Scheibenreif compared getting your CX house in order to the human body with different body parts and functions that have to be coordinated to see, hear, think, listen and move. He noted organisations have on average 12 people directly responsible for CX, and 86 people on average touching the customer.

Read more: Gartner report: CX is a people issue

Gartner: Why humans will still be at the core of great CX

“The centre of gravity used to be customer service but it’s since moved to marketing department. The reality is CX can’t be managed by any one function, it’s become everybody’s job,” he said.

To get there, Scheibenreif advised creating a CX committee or council to bring all voices to the table and coordinate efforts.  The second must is making individuals accountable. Scheibenreif recommended using metrics to drive accountability and that can connect CX strategy and execution to value. Gartner groups metrics into five camps: Business engagement, quality, customer satisfaction, loyalty and churn, and advocacy.

“The right and important investments at this point are measurement and voice of customer,” he explained, adding voice of customer can be grouped into direct, indirect and inferred buckets. “We recommend starting with 3-5 metrics first, then growing.”

As a case study of a company great at listening to customers, Scheibenreif detailed online clothing recommendations site, Stitch Fix. Customers fill in a style profile, and an algorithm uses those preferences plus key occasions to identify choices. A human stylist then augments this with fashion expertise, resulting in a carefully curated personal shopping experience.

Scheibenreif’s third pillar is direction.
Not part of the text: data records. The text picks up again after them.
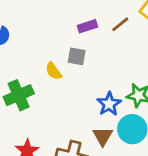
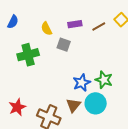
yellow semicircle: (53, 71) -> (47, 29), moved
green cross: (19, 95) -> (28, 55), moved

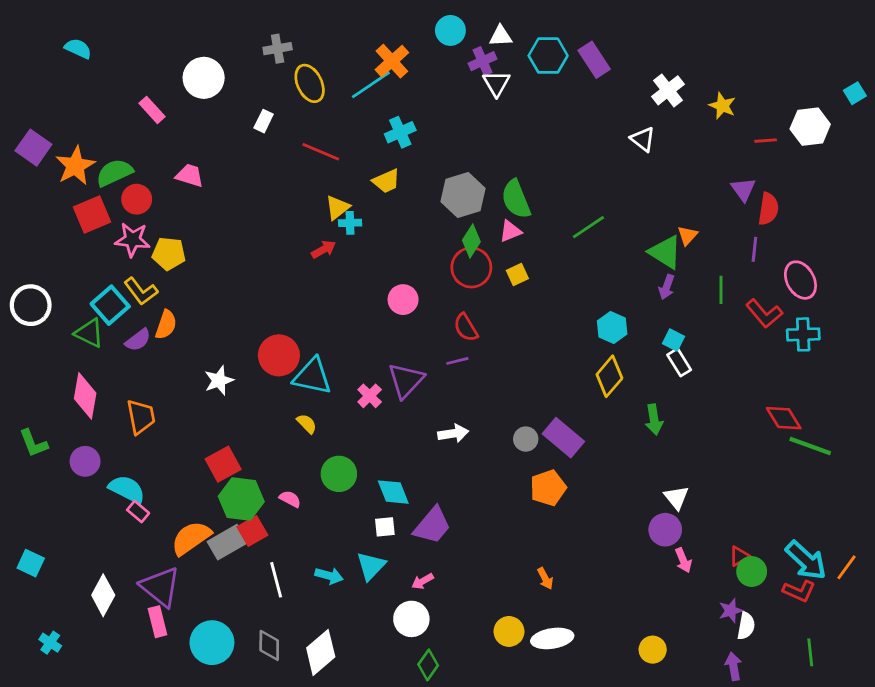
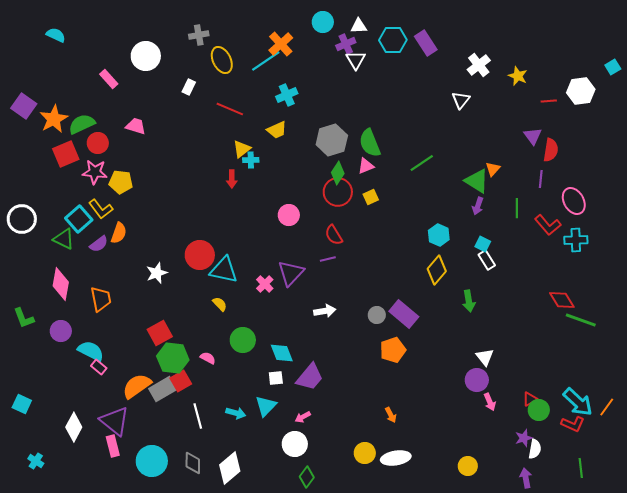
white triangle: (643, 139) -> (461, 100), turned 30
red arrow: (324, 249) -> (232, 179), turned 120

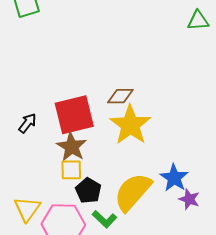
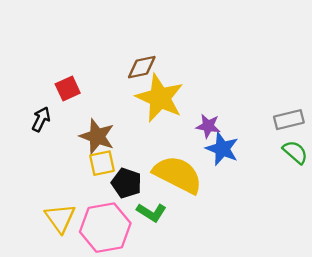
red square: (74, 115) -> (68, 89), moved, size x0.5
yellow semicircle: (133, 192) -> (178, 175), turned 87
purple star: (189, 199) -> (208, 126), moved

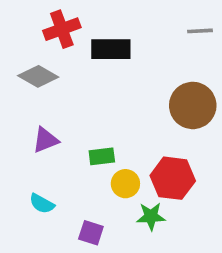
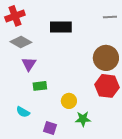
red cross: (62, 29) -> (15, 16), moved
purple triangle: (45, 140) -> (29, 64), moved, turned -35
green rectangle: (102, 156) -> (40, 86), moved
red hexagon: (173, 178) -> (107, 86), moved

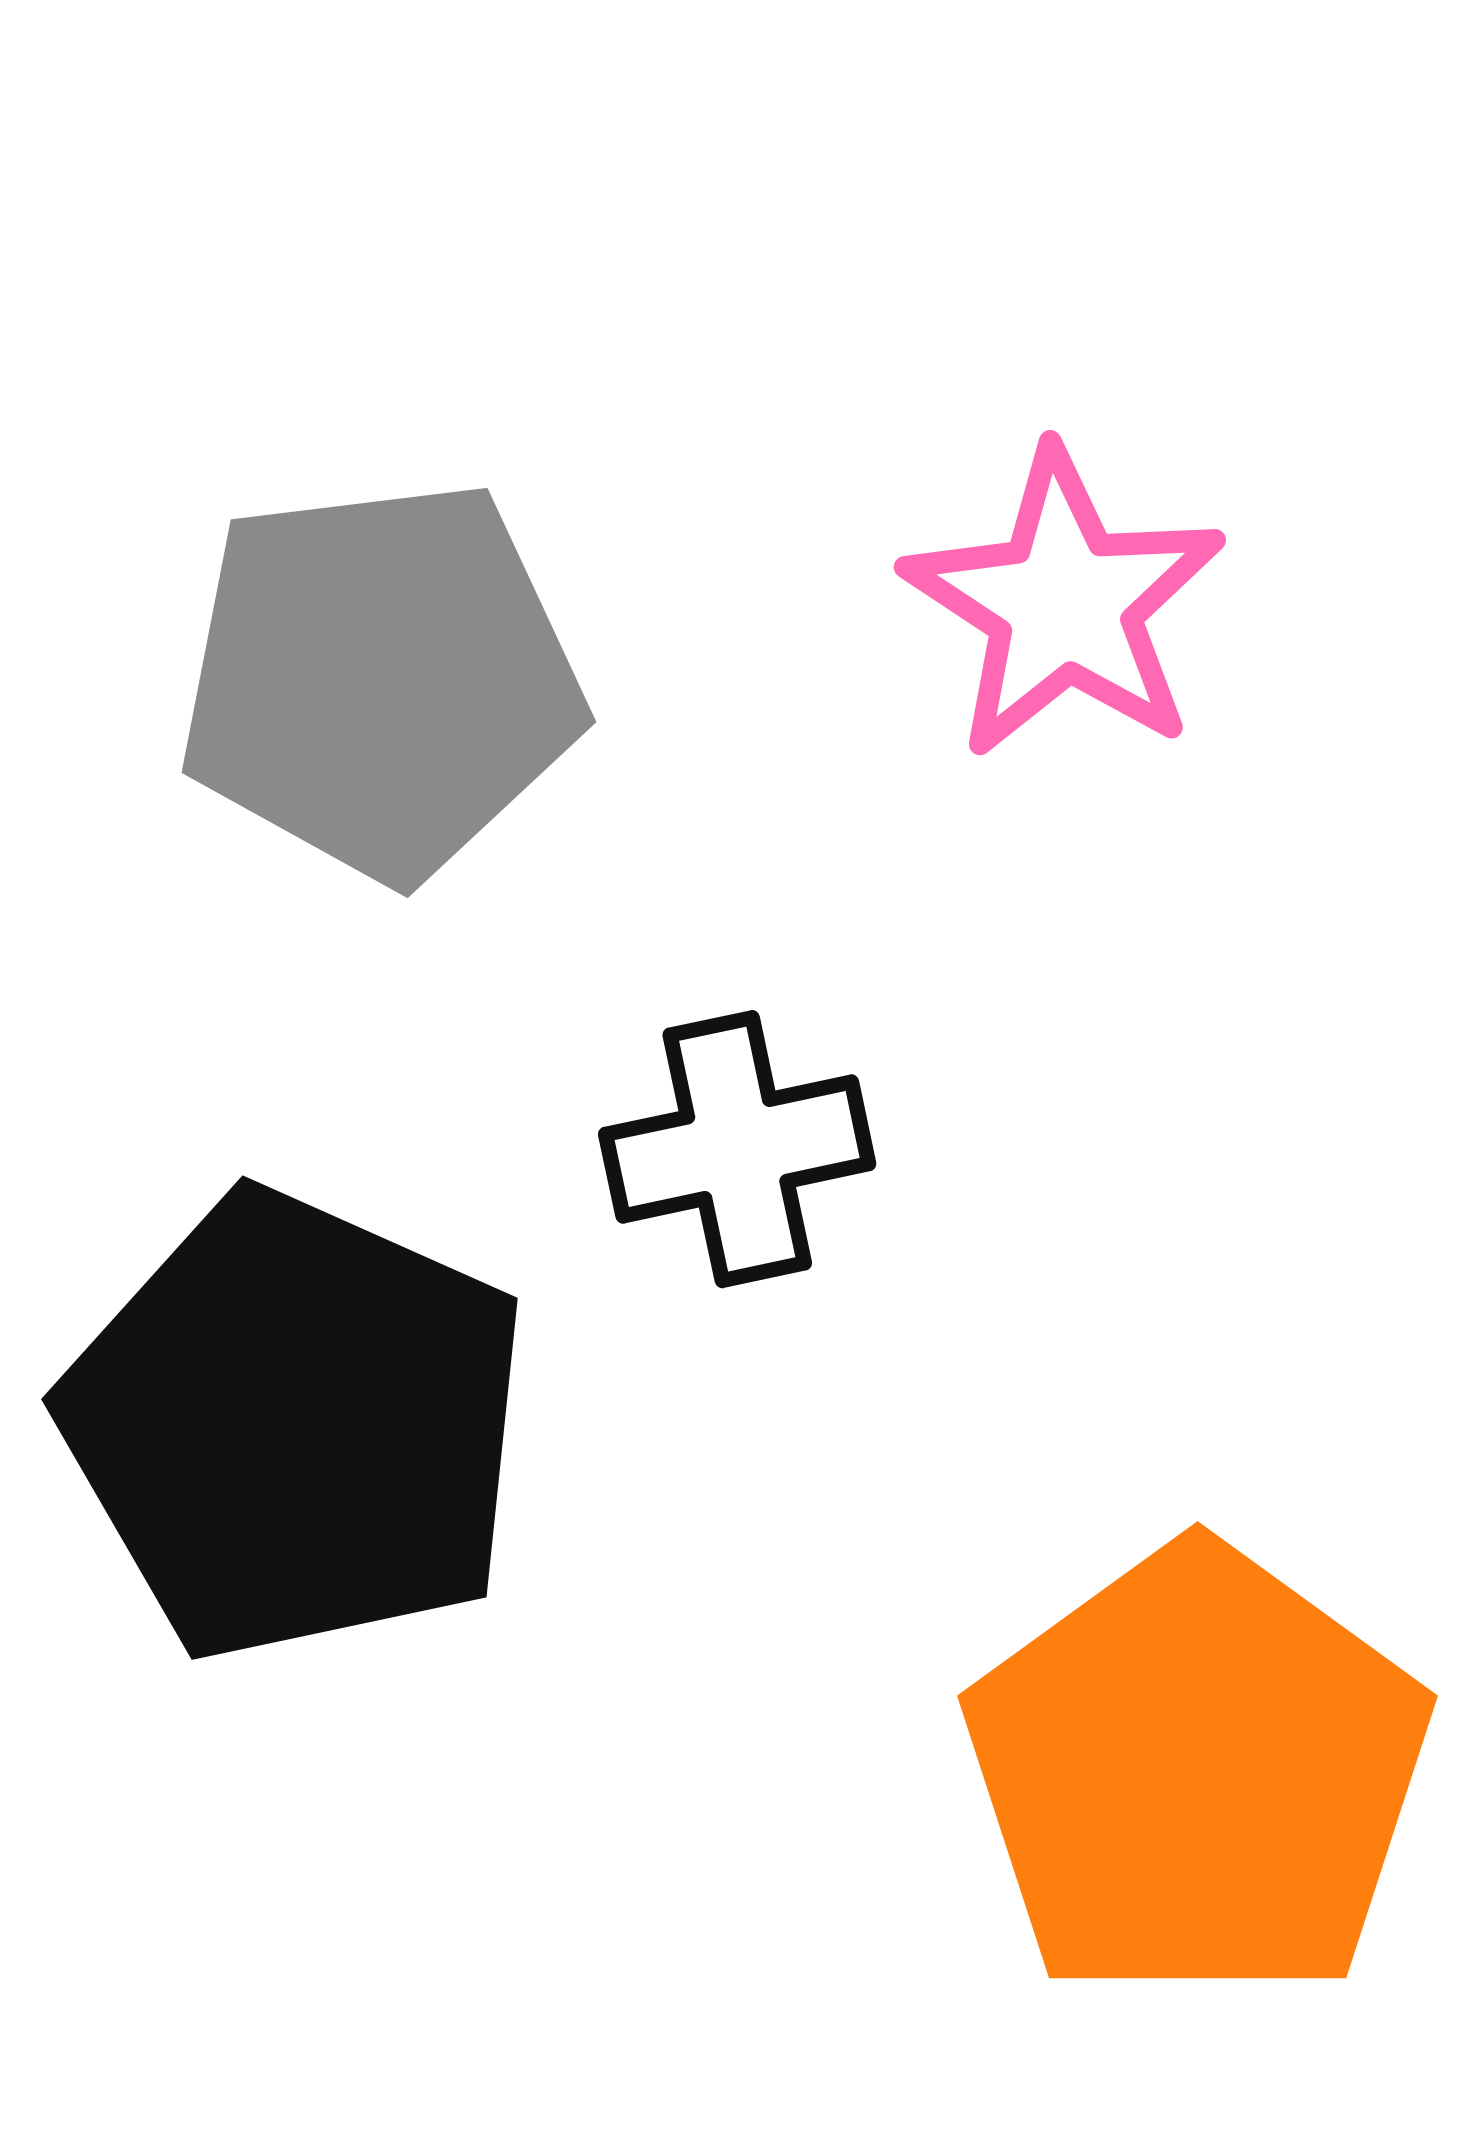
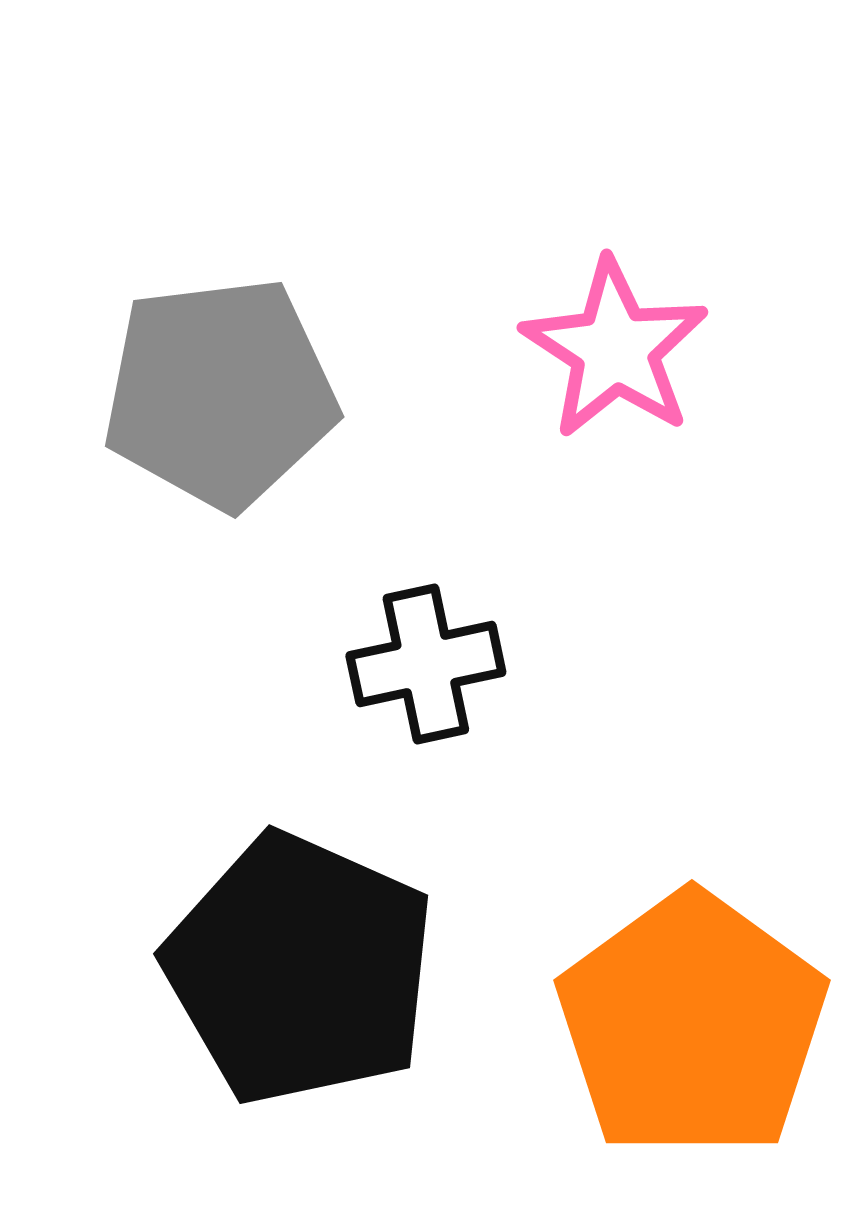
black pentagon: (296, 1426) -> (300, 969), moved

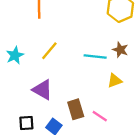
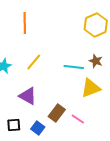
yellow triangle: (115, 81) -> (91, 88), size x1.5
brown rectangle: (76, 109) -> (57, 113), turned 54

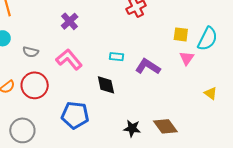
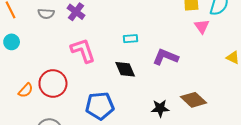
gray semicircle: (31, 52) -> (46, 14), moved
pink L-shape: (69, 59) -> (83, 50), turned 32
purple L-shape: (148, 67) -> (165, 57), moved

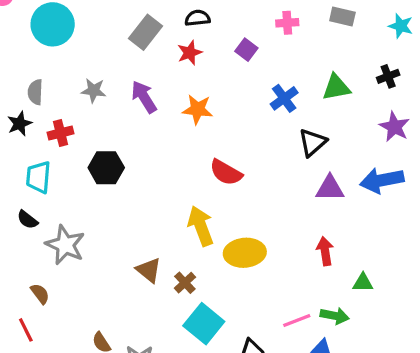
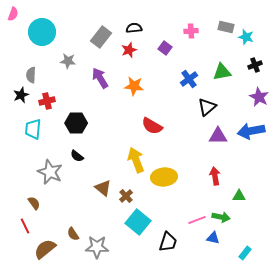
cyan star: (401, 26) -> (246, 37), moved
gray star: (94, 91) -> (68, 61), moved
black semicircle: (27, 220) -> (77, 156), moved

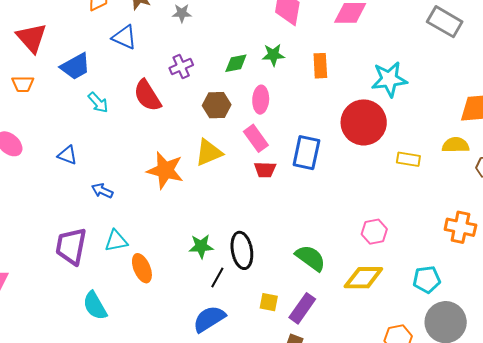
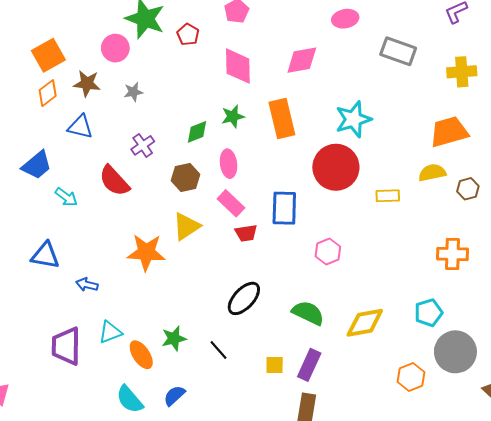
orange rectangle: (320, 66) -> (282, 119), size x1.5
blue triangle: (67, 155) -> (45, 255), size x1.4
pink hexagon: (374, 232) -> (328, 251), moved
green star: (201, 246) -> (174, 338), moved
black ellipse: (242, 250) -> (244, 298), moved, turned 63
black line: (217, 278) -> (218, 350), turned -60
cyan semicircle: (95, 306) -> (130, 399), moved
blue semicircle: (209, 319) -> (174, 396), moved, size x0.7

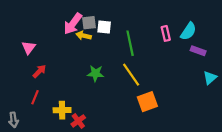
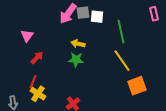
pink rectangle: (166, 33) -> (154, 14), moved
yellow arrow: (84, 36) -> (78, 44), moved
green star: (96, 73) -> (76, 60), moved
yellow cross: (62, 110) -> (38, 94), moved, turned 35

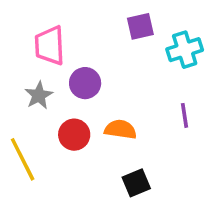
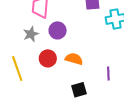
purple line: (184, 115) -> (108, 73), moved

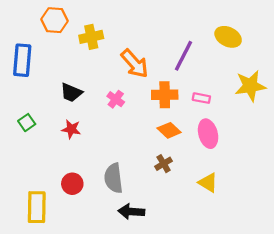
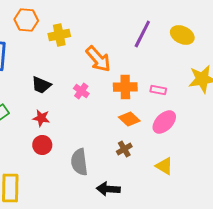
purple line: (184, 56) -> (142, 34), moved
pink ellipse: (208, 134) -> (164, 122), turned 60
red circle: (72, 184) -> (42, 145), moved
black arrow: (131, 212) -> (108, 189), moved

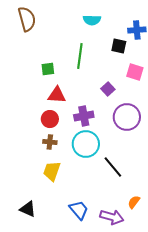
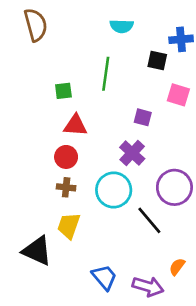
purple square: (108, 89) -> (143, 117), turned -32
purple cross: (84, 116) -> (132, 153), moved, turned -36
purple circle: (127, 117) -> (174, 187), moved
black triangle: (28, 209) -> (37, 251), moved, size x1.4

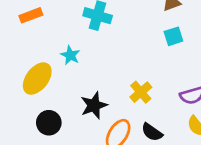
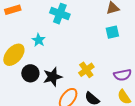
black circle: (49, 123) -> (30, 73), moved

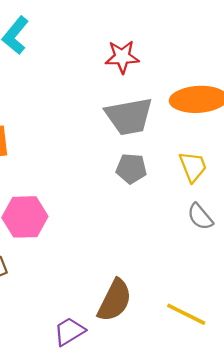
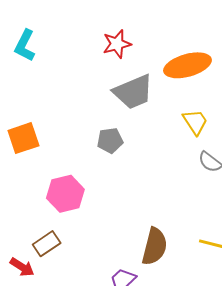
gray pentagon: (131, 169) -> (110, 140), moved

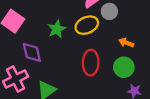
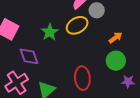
orange arrow: (126, 43) -> (115, 38), turned 128
red ellipse: (91, 63) -> (82, 78), moved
This requires building out your customer journey map and prioritising projects accordingly.

Once these proven practices are in order, CX becomes about “surprising successes”, Chiu said. Gartner research shows CX winners have common traits, such as patience, trust, ROI are open to outside thinking, empathetic and culturally aligned to the customer.

For Chiu, the keys here are being effortless, imitating and correlating. For instance, while delight can be a CX factor, what customers are more likely to reward is low-effort experiences.

To get there, don’t innovate, but instead, imitate the customer, Chiu said. What’s more, “don’t correlate the data hoping for blinding insight. Instead, focus on getting the jobs that need to be done, done,” he concluded.